Signs of the Times
Nov 28, 2023 08:03PM ● By Don Kindred
Phil Tessier
by Don Kindred
For close to five decades, much of the commercial and way-finding signage in San Clemente was created or at least maintained by a small shop in the Los Molinos Business District.
For close to five decades, much of the commercial and way-finding signage in San Clemente was created or at least maintained by a small shop in the Los Molinos Business District.
The owner of that shop was Phil Tessier, a San Fernando Valley transplant who had moved to San Clemente in 1969 when San Clemente was just a small town of under 18,000 people.
I ran into Phil, now retired, recently after he had just come across a pile of old Polaroids that he had collected during his career. He asked me if I cared to look through them. “Of course”, I replied. (I love that stuff.)

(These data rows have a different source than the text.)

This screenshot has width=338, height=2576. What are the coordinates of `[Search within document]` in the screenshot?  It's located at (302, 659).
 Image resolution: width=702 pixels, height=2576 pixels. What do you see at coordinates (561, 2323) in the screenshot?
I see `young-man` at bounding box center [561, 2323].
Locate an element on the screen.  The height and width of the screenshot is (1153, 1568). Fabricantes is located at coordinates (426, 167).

Phil, who had grown up with an artistic talent, went to work soon after arriving in town as a sign painter for Rich Richardson at Creations Unlimited. He became Rich’s partner in 1971 and eventually took over the business, re-naming it Signs by Creations Unlimited.

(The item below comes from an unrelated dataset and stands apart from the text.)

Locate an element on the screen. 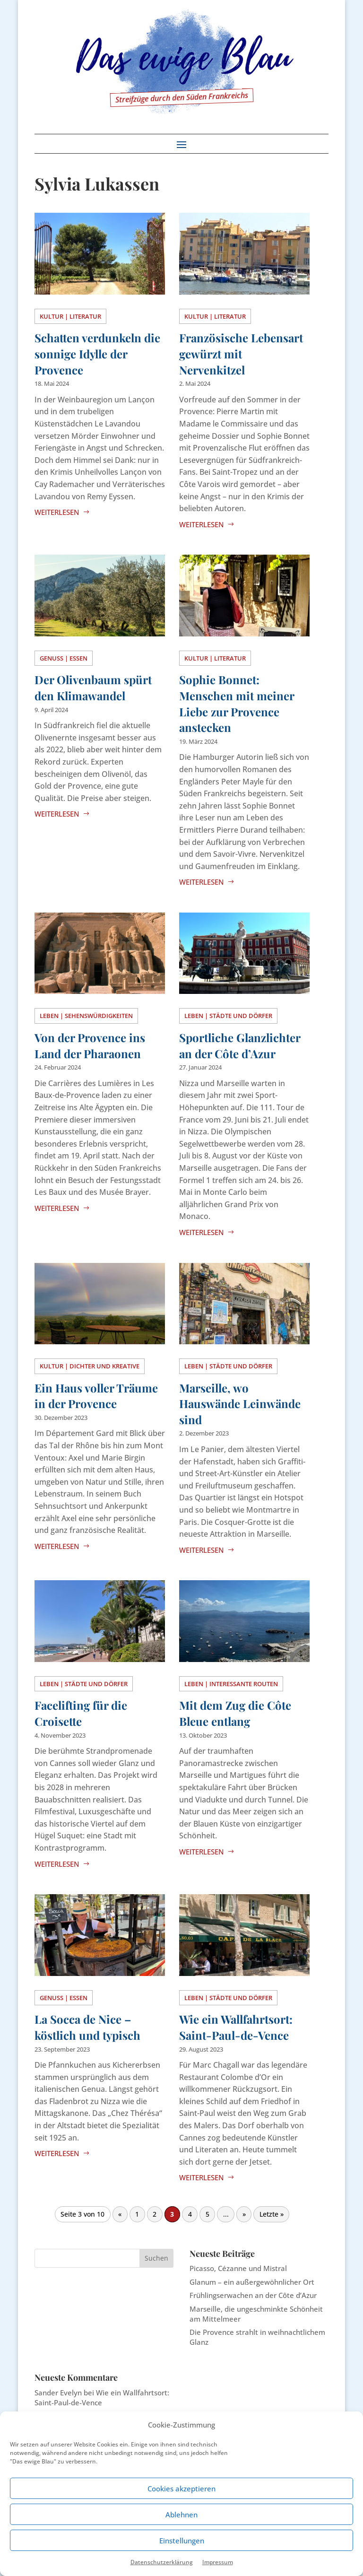 This screenshot has width=363, height=2576. Leben | Sehenswürdigkeiten is located at coordinates (86, 1015).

There had already been big changes in the technique and materials of business signs. In Ole’s day names were mostly hand-painted on the side of the building. After the advent of neon, much of our downtown was adorned with great metal signs that were attached to tall poles or bolted to structures that could be seen for miles.
The evolution of signage would continue dramatically during Tessier’s career. Most of the pole signs and building signs would come down, replaced by flouresent back-lit plexiglass, pan-channel letters and sand-blasted wood signs, lit by architectural and ground lighting, that would become the city’s new preference.
Of course, computers and the digital revolution have replaced much of what was done by hand. It has expanded the creative choices, and materials.
Phil still lives in San Clemente with his wife Linda. They have two daughters, Anne and Jennifer, who spent all their school years in San Clemente, and six grand children.
And signage, the oldest form of advertising, is still thriving.